++++ Supplied records ++++

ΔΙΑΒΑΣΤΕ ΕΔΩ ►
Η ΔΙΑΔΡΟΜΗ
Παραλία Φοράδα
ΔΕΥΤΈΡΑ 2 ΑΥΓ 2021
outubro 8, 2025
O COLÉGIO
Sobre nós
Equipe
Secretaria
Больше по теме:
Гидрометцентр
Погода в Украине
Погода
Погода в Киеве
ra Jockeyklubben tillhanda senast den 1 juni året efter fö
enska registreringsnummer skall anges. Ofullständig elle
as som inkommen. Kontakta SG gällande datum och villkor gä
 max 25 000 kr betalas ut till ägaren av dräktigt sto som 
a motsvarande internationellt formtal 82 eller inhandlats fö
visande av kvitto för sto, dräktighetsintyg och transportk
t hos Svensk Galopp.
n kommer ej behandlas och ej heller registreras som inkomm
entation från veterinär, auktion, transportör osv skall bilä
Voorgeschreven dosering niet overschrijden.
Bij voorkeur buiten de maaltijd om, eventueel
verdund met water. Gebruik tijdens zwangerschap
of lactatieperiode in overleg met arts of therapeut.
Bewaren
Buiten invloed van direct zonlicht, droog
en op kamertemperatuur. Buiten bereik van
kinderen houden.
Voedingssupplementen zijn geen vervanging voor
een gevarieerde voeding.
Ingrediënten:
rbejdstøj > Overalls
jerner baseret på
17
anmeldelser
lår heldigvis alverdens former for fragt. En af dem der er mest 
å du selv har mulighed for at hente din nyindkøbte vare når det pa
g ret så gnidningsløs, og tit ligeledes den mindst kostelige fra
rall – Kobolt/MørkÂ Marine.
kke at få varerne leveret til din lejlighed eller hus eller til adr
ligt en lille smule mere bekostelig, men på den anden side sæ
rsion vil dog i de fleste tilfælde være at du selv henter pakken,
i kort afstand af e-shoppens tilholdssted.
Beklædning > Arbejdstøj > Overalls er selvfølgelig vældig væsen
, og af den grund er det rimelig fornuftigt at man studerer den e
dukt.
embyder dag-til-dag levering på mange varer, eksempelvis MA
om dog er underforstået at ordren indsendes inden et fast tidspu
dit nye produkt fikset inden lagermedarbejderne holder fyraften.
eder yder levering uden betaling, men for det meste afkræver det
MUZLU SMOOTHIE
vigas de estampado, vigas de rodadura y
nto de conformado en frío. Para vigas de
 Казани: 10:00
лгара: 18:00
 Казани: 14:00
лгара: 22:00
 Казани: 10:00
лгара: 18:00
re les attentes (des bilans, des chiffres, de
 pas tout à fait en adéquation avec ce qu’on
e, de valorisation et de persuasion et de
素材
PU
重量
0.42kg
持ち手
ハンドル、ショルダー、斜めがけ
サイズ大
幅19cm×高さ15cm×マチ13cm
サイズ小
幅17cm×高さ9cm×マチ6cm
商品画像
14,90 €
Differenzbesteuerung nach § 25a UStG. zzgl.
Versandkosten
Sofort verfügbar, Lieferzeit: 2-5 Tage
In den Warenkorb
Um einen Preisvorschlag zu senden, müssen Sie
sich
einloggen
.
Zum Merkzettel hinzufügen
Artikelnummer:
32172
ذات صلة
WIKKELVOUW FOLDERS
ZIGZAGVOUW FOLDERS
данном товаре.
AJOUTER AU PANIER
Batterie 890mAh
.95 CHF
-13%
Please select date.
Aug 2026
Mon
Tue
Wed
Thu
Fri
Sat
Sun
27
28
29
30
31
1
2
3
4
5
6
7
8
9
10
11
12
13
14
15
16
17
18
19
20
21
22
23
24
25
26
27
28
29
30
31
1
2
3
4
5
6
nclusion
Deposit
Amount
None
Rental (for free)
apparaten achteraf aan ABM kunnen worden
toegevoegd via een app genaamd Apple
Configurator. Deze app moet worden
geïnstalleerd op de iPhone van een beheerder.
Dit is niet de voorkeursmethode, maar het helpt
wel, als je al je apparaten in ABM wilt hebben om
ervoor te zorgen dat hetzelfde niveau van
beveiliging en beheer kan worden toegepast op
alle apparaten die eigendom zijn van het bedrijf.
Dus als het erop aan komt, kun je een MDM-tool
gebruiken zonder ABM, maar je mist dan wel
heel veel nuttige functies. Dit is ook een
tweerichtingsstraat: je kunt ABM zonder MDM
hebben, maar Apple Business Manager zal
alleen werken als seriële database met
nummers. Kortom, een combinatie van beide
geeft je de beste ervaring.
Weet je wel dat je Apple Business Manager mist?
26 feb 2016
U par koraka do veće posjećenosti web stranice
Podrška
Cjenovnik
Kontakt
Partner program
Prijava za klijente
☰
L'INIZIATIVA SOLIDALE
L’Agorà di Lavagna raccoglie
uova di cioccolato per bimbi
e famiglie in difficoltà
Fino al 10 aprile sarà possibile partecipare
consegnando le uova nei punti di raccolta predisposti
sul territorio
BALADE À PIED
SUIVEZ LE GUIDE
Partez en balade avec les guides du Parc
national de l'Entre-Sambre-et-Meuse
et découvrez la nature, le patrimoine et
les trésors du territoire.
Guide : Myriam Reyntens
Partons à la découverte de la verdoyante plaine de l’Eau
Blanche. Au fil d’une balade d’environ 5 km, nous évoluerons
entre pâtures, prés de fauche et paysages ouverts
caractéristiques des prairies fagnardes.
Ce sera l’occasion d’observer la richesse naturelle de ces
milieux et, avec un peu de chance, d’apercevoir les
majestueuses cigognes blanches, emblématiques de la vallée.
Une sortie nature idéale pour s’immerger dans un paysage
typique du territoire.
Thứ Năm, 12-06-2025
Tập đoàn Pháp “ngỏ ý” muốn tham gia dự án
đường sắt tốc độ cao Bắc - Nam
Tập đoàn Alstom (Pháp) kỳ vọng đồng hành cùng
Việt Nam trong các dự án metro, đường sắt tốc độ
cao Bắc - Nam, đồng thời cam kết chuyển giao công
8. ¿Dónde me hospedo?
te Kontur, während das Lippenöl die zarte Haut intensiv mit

++++

**Directions for this task**. Please give all the entries above again, exactly as they stand.

**Result of the task**.
ΔΙΑΒΑΣΤΕ ΕΔΩ ►
Η ΔΙΑΔΡΟΜΗ
Παραλία Φοράδα
ΔΕΥΤΈΡΑ 2 ΑΥΓ 2021
outubro 8, 2025
O COLÉGIO
Sobre nós
Equipe
Secretaria
Больше по теме:
Гидрометцентр
Погода в Украине
Погода
Погода в Киеве
ra Jockeyklubben tillhanda senast den 1 juni året efter fö
enska registreringsnummer skall anges. Ofullständig elle
as som inkommen. Kontakta SG gällande datum och villkor gä
 max 25 000 kr betalas ut till ägaren av dräktigt sto som 
a motsvarande internationellt formtal 82 eller inhandlats fö
visande av kvitto för sto, dräktighetsintyg och transportk
t hos Svensk Galopp.
n kommer ej behandlas och ej heller registreras som inkomm
entation från veterinär, auktion, transportör osv skall bilä
Voorgeschreven dosering niet overschrijden.
Bij voorkeur buiten de maaltijd om, eventueel
verdund met water. Gebruik tijdens zwangerschap
of lactatieperiode in overleg met arts of therapeut.
Bewaren
Buiten invloed van direct zonlicht, droog
en op kamertemperatuur. Buiten bereik van
kinderen houden.
Voedingssupplementen zijn geen vervanging voor
een gevarieerde voeding.
Ingrediënten:
rbejdstøj > Overalls
jerner baseret på
17
anmeldelser
lår heldigvis alverdens former for fragt. En af dem der er mest 
å du selv har mulighed for at hente din nyindkøbte vare når det pa
g ret så gnidningsløs, og tit ligeledes den mindst kostelige fra
rall – Kobolt/MørkÂ Marine.
kke at få varerne leveret til din lejlighed eller hus eller til adr
ligt en lille smule mere bekostelig, men på den anden side sæ
rsion vil dog i de fleste tilfælde være at du selv henter pakken,
i kort afstand af e-shoppens tilholdssted.
Beklædning > Arbejdstøj > Overalls er selvfølgelig vældig væsen
, og af den grund er det rimelig fornuftigt at man studerer den e
dukt.
embyder dag-til-dag levering på mange varer, eksempelvis MA
om dog er underforstået at ordren indsendes inden et fast tidspu
dit nye produkt fikset inden lagermedarbejderne holder fyraften.
eder yder levering uden betaling, men for det meste afkræver det
MUZLU SMOOTHIE
vigas de estampado, vigas de rodadura y
nto de conformado en frío. Para vigas de
 Казани: 10:00
лгара: 18:00
 Казани: 14:00
лгара: 22:00
 Казани: 10:00
лгара: 18:00
re les attentes (des bilans, des chiffres, de
 pas tout à fait en adéquation avec ce qu’on
e, de valorisation et de persuasion et de
素材
PU
重量
0.42kg
持ち手
ハンドル、ショルダー、斜めがけ
サイズ大
幅19cm×高さ15cm×マチ13cm
サイズ小
幅17cm×高さ9cm×マチ6cm
商品画像
14,90 €
Differenzbesteuerung nach § 25a UStG. zzgl.
Versandkosten
Sofort verfügbar, Lieferzeit: 2-5 Tage
In den Warenkorb
Um einen Preisvorschlag zu senden, müssen Sie
sich
einloggen
.
Zum Merkzettel hinzufügen
Artikelnummer:
32172
ذات صلة
WIKKELVOUW FOLDERS
ZIGZAGVOUW FOLDERS
данном товаре.
AJOUTER AU PANIER
Batterie 890mAh
.95 CHF
-13%
Please select date.
Aug 2026
Mon
Tue
Wed
Thu
Fri
Sat
Sun
27
28
29
30
31
1
2
3
4
5
6
7
8
9
10
11
12
13
14
15
16
17
18
19
20
21
22
23
24
25
26
27
28
29
30
31
1
2
3
4
5
6
nclusion
Deposit
Amount
None
Rental (for free)
apparaten achteraf aan ABM kunnen worden
toegevoegd via een app genaamd Apple
Configurator. Deze app moet worden
geïnstalleerd op de iPhone van een beheerder.
Dit is niet de voorkeursmethode, maar het helpt
wel, als je al je apparaten in ABM wilt hebben om
ervoor te zorgen dat hetzelfde niveau van
beveiliging en beheer kan worden toegepast op
alle apparaten die eigendom zijn van het bedrijf.
Dus als het erop aan komt, kun je een MDM-tool
gebruiken zonder ABM, maar je mist dan wel
heel veel nuttige functies. Dit is ook een
tweerichtingsstraat: je kunt ABM zonder MDM
hebben, maar Apple Business Manager zal
alleen werken als seriële database met
nummers. Kortom, een combinatie van beide
geeft je de beste ervaring.
Weet je wel dat je Apple Business Manager mist?
26 feb 2016
U par koraka do veće posjećenosti web stranice
Podrška
Cjenovnik
Kontakt
Partner program
Prijava za klijente
☰
L'INIZIATIVA SOLIDALE
L’Agorà di Lavagna raccoglie
uova di cioccolato per bimbi
e famiglie in difficoltà
Fino al 10 aprile sarà possibile partecipare
consegnando le uova nei punti di raccolta predisposti
sul territorio
BALADE À PIED
SUIVEZ LE GUIDE
Partez en balade avec les guides du Parc
national de l'Entre-Sambre-et-Meuse
et découvrez la nature, le patrimoine et
les trésors du territoire.
Guide : Myriam Reyntens
Partons à la découverte de la verdoyante plaine de l’Eau
Blanche. Au fil d’une balade d’environ 5 km, nous évoluerons
entre pâtures, prés de fauche et paysages ouverts
caractéristiques des prairies fagnardes.
Ce sera l’occasion d’observer la richesse naturelle de ces
milieux et, avec un peu de chance, d’apercevoir les
majestueuses cigognes blanches, emblématiques de la vallée.
Une sortie nature idéale pour s’immerger dans un paysage
typique du territoire.
Thứ Năm, 12-06-2025
Tập đoàn Pháp “ngỏ ý” muốn tham gia dự án
đường sắt tốc độ cao Bắc - Nam
Tập đoàn Alstom (Pháp) kỳ vọng đồng hành cùng
Việt Nam trong các dự án metro, đường sắt tốc độ
cao Bắc - Nam, đồng thời cam kết chuyển giao công
8. ¿Dónde me hospedo?
te Kontur, während das Lippenöl die zarte Haut intensiv mit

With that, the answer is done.